Since v1.11, kubernetes has enabled the resize feature and PersistentVolumeClaimResize admission controller by default, so that if the storage volume created by the user is not large enough, it can be expanded without losing the original data. Currently supported storage volumes for resize are AWS-EBS, GCE-PD, Azure Disk, Azure File, Glusterfs, Cinder, Portworx, and Ceph RBD.
- Block file systems such as GCE-PD, AWS-EBS, Azure Disk, Cinder, and Ceph RBD require file system expansion. When Pod reboots, k8s will do the expansion automatically
- NAS file systems such as Glusterfs and Azure File) do not need to restart the Pod because they do not require file system expansion
The following is an example of a Ceph RBD-based Storage class to specify the PVC expansion feature.
1.Preparation for expansion
Administrators need to configure the storage class, turn on the allowVolumeExpansion option
Make kube-controller-manager image and add rbd command
Since the expansion is done by kube-controller-manager, and our platform is running as a container, we need to include the rbd command in the container image, otherwise we will encounter the following error when expanding the capacity.

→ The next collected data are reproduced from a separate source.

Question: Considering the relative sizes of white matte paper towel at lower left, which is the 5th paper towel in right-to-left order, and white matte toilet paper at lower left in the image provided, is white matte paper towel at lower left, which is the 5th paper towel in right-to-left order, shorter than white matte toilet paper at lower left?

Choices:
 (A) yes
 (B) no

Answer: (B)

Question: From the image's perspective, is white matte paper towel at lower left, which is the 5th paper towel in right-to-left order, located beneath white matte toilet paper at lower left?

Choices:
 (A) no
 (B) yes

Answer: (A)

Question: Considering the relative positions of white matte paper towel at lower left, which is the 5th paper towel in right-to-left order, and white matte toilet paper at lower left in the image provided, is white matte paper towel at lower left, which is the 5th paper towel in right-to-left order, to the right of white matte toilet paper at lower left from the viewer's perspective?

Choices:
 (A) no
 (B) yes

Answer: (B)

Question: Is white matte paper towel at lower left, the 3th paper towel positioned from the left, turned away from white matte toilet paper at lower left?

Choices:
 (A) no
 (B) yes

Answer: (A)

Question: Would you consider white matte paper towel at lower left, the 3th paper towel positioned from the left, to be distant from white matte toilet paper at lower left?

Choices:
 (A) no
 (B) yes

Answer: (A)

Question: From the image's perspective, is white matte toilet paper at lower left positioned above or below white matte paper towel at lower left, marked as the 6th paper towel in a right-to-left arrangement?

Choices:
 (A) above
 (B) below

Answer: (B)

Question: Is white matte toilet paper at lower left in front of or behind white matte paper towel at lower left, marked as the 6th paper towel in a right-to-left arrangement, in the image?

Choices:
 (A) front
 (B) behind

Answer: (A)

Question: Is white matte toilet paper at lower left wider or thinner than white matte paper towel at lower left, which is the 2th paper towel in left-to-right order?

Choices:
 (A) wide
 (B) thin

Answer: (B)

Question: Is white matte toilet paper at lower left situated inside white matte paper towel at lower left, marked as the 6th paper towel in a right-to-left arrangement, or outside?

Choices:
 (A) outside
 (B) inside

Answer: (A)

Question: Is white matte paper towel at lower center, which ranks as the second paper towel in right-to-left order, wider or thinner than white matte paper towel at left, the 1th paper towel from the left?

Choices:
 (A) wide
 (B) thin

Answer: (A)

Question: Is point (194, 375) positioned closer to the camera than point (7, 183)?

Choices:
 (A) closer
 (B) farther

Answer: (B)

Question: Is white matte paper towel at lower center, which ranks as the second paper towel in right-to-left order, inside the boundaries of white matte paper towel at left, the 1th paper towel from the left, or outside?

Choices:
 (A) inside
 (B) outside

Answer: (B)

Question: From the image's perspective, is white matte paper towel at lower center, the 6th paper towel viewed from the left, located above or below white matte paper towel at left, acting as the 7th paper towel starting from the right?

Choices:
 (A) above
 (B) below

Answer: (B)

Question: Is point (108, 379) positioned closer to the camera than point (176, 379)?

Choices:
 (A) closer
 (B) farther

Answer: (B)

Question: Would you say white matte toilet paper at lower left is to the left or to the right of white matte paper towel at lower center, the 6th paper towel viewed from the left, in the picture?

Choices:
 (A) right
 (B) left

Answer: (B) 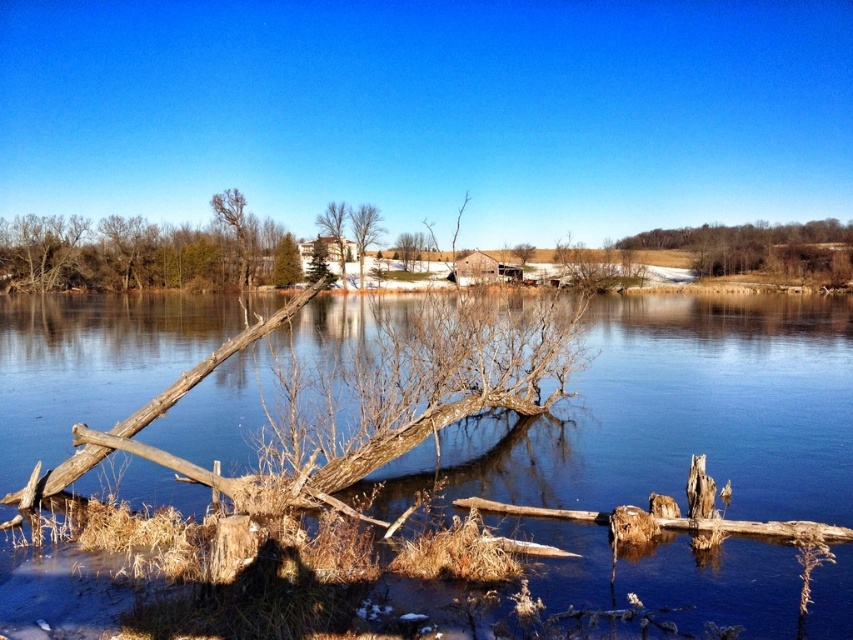 Does point (231, 212) come farther from viewer compared to point (364, 225)?

Yes.

Does bare wood tree at upper left have a greater width compared to bare wood tree at center?

Yes, bare wood tree at upper left is wider than bare wood tree at center.

You are a GUI agent. You are given a task and a screenshot of the screen. Output one action in this format:
    pyautogui.click(x=<x>, y=<y>)
    Task: Click on the bare wood tree at upper left
    The height and width of the screenshot is (640, 853).
    Given the screenshot: What is the action you would take?
    pyautogui.click(x=236, y=228)

Identify the location of bare wood tree at upper left. (236, 228).

Looking at this image, which is more to the right, smooth white house at center or green matte tree at center?

Positioned to the right is smooth white house at center.

Is smooth white house at center above green matte tree at center?

Yes.

Between point (335, 227) and point (321, 248), which one is positioned behind?

Point (335, 227)

Where is `smooth white house at center`? The width and height of the screenshot is (853, 640). smooth white house at center is located at coordinates (335, 230).

Between point (619, 340) and point (242, 211), which one is positioned in front?

Point (619, 340) is more forward.

Image resolution: width=853 pixels, height=640 pixels. I want to click on clear blue water at center, so click(x=683, y=412). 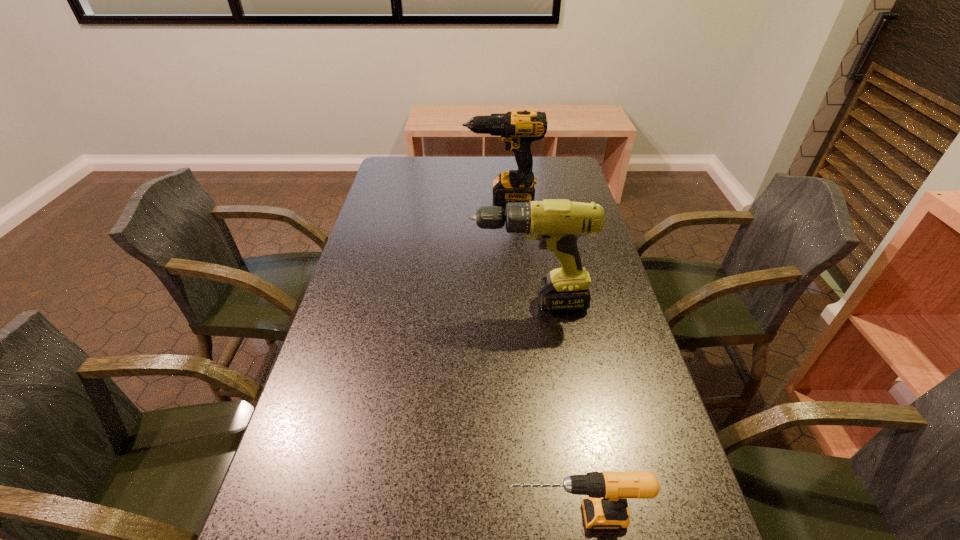 Where is `free space between the nearest drill and the second farthest object`? free space between the nearest drill and the second farthest object is located at coordinates (552, 409).

Where is `vacant area between the farthest drill and the second nearest object`? vacant area between the farthest drill and the second nearest object is located at coordinates (516, 251).

Locate an element on the screen. Image resolution: width=960 pixels, height=540 pixels. free point between the second nearest object and the farthest drill is located at coordinates (516, 251).

The image size is (960, 540). I want to click on free spot between the nearest object and the farthest drill, so click(539, 357).

Locate an element on the screen. Image resolution: width=960 pixels, height=540 pixels. object that is the second nearest to the farthest object is located at coordinates pos(606,508).

Choose which object is the second nearest neighbor to the farthest object. Please provide its 2D coordinates. Your answer should be formatted as a tuple, i.e. [(x, y)], where the tuple contains the x and y coordinates of a point satisfying the conditions above.

[(606, 508)]

The width and height of the screenshot is (960, 540). In order to click on drill that is the second closest to the second nearest drill in this screenshot , I will do `click(606, 508)`.

Identify the location of the second closest drill relative to the shortest object. (518, 129). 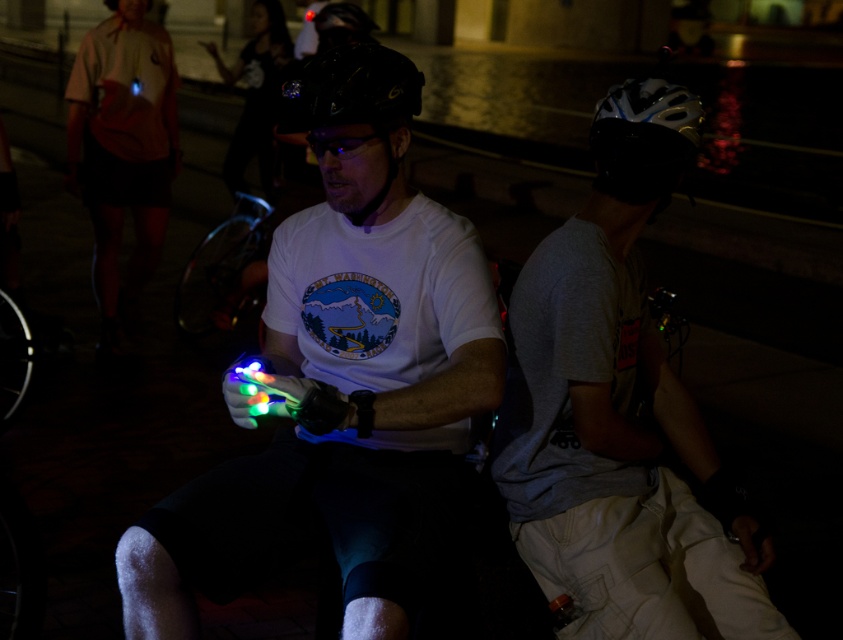 Who is higher up, matte orange shirt at upper left or black matte helmet at center?

matte orange shirt at upper left is above.

Can you confirm if matte orange shirt at upper left is bigger than black matte helmet at center?

Yes.

Find the location of `matte orange shirt at upper left`. matte orange shirt at upper left is located at coordinates (122, 152).

Does white matte t-shirt at center appear over white matte bicycle helmet at upper right?

Incorrect, white matte t-shirt at center is not positioned above white matte bicycle helmet at upper right.

Between white matte t-shirt at center and white matte bicycle helmet at upper right, which one has less height?

Standing shorter between the two is white matte bicycle helmet at upper right.

Is point (455, 406) more distant than point (643, 120)?

No, (455, 406) is in front of (643, 120).

Locate an element on the screen. The height and width of the screenshot is (640, 843). white matte t-shirt at center is located at coordinates (344, 380).

Does white matte t-shirt at center appear under gray fabric shirt at right?

Incorrect, white matte t-shirt at center is not positioned below gray fabric shirt at right.

Which is behind, point (417, 540) or point (619, 179)?

Positioned behind is point (619, 179).

Between point (498, 342) and point (605, 547), which one is positioned in front?

Point (498, 342) is in front.

This screenshot has width=843, height=640. I want to click on white matte t-shirt at center, so click(344, 380). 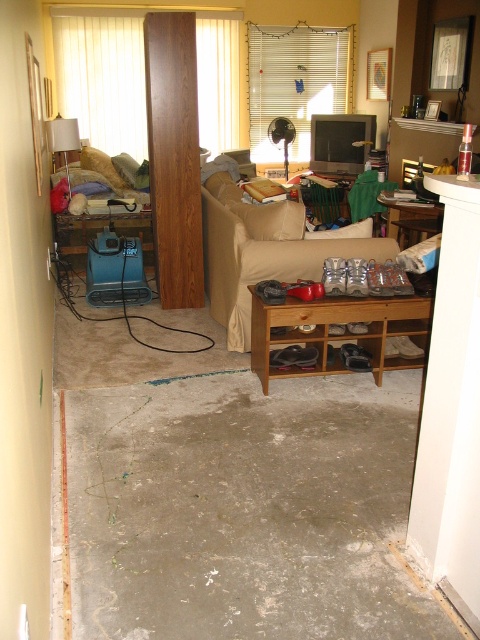 You are a contractor standing at the entrance of the living room. You need to locate the gray concrete floor at lower center. According to the coordinates provided, where exactly should you look to find it?

The gray concrete floor at lower center is located at the 2D coordinates point of (245, 509).

You are a contractor assessing the renovation site. You see the wooden shoe rack at center and the matte white lampshade at upper left. Which object is nearer to you as you stand at the entrance?

The wooden shoe rack at center is closer to the viewer than the matte white lampshade at upper left, so the wooden shoe rack at center is nearer.

You are helping to organize the living room and need to place a new rectangular storage box that is 1 meter wide. You have two options for placement areas near the wooden shoe rack at center and the matte white lampshade at upper left. Which object should you choose to ensure the storage box fits without exceeding its width?

The wooden shoe rack at center has a larger width than the matte white lampshade at upper left, so placing the storage box next to the wooden shoe rack at center would provide enough space since its width is greater than the 1 meter requirement. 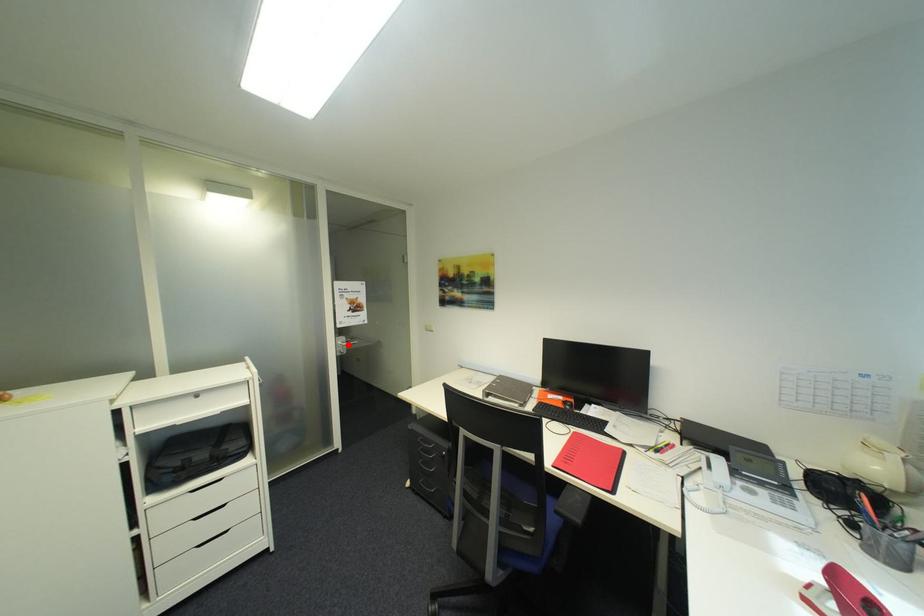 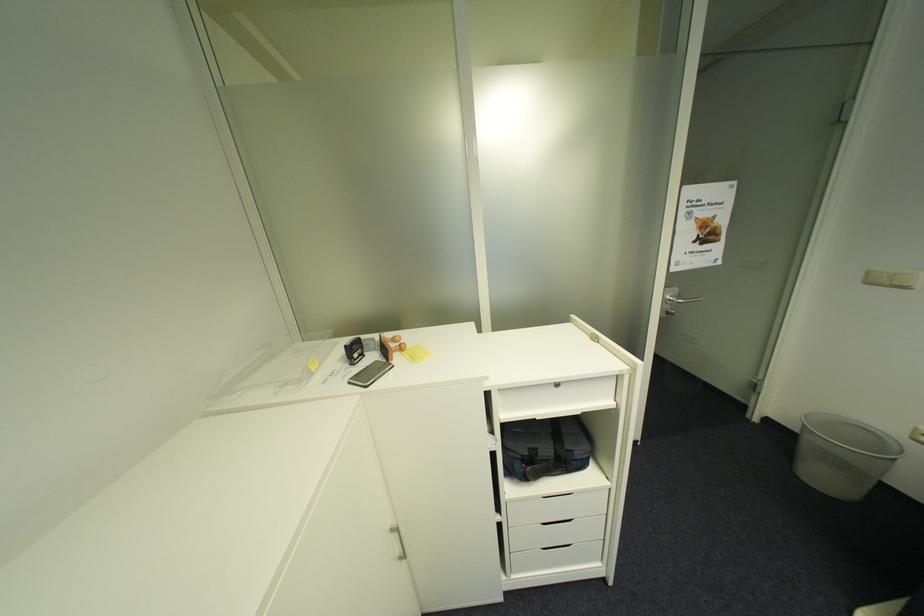 Locate, in the second image, the point that corresponds to the highlighted location in the first image.

(676, 301) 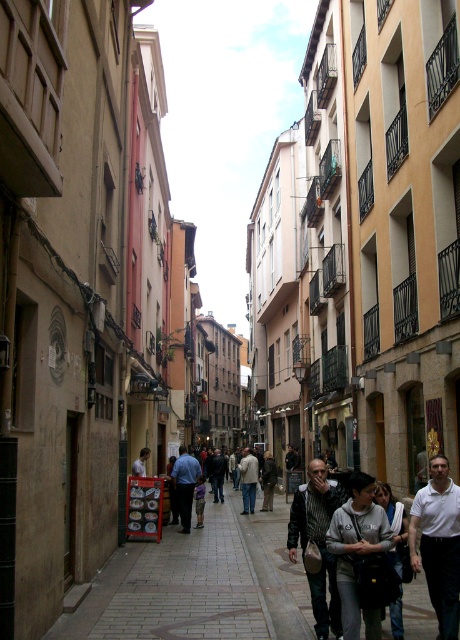 Does white matte shirt at lower right have a smaller size compared to light blue shirt at center?

Actually, white matte shirt at lower right might be larger than light blue shirt at center.

Can you confirm if white matte shirt at lower right is shorter than light blue shirt at center?

Incorrect, white matte shirt at lower right's height does not fall short of light blue shirt at center's.

Identify the location of white matte shirt at lower right. (438, 544).

Find the location of a particular element. white matte shirt at lower right is located at coordinates tap(438, 544).

Can you confirm if light gray jacket at center is taller than light blue shirt at center?

Indeed, light gray jacket at center has a greater height compared to light blue shirt at center.

Which is in front, point (241, 465) or point (147, 452)?

Point (147, 452)

Where is `light gray jacket at center`? light gray jacket at center is located at coordinates (247, 480).

Can you confirm if white matte shirt at lower right is positioned to the left of dark brown leather jacket at center?

No, white matte shirt at lower right is not to the left of dark brown leather jacket at center.

Who is taller, white matte shirt at lower right or dark brown leather jacket at center?

With more height is white matte shirt at lower right.

Where is `white matte shirt at lower right`? The image size is (460, 640). white matte shirt at lower right is located at coordinates (438, 544).

The height and width of the screenshot is (640, 460). I want to click on white matte shirt at lower right, so click(438, 544).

Warning VolumeResizeFailed 3m (x75 over 4h) volume_expand Error expanding volume "default/resize" of plugin kubernetes.io/rbd : rbd info failed, error: executable file not found in $PATH
I made a controller-manager image of kubernetes v1.11.1 + ceph 10 version
silenceshell/kube-controller-manager-amd64:v1.11.1-ceph-10, you can also make your own.
The production method is simple.
- Based on centos7 base image
- COPY the
kube-controller-managerbinary to the
yum install ceph-common ceph-fs-commonand you’re done. Note that you need to use the corresponding version of the ceph cluster.
Update the image of the kube-controller-manager orchestration file to upgrade the controller-manager Pod
2. Expansion operation
Modify the size of the PVC
Command line use kubectl edit pvc xxx, directly modify the capacity of the PVC can be.
After that the PVC will enter the
FileSystemResizePendingstate and wait for the Pod to restart.
apiVersion: v1 kind: PersistentVolumeClaim metadata: annotations: volume.beta.kubernetes.io/storage-provisioner: ceph.com/rbd name: resize spec: resources: requests: storage: 6Gi storageClassName: sata status: accessModes: - ReadWriteOnce capacity: storage: 5Gi conditions: - lastProbeTime: null lastTransitionTime: 2019-04-14T03:51:36Z message: Waiting for user to (re-)start a pod to finish file system resize of volume on node. status: "True" type: FileSystemResizePending phase: Bound
Restart the Pod that mounts the PVC
After that, the controller manager will call the rbd resize command to update the size of the rbd image and remount the volume to the Pod.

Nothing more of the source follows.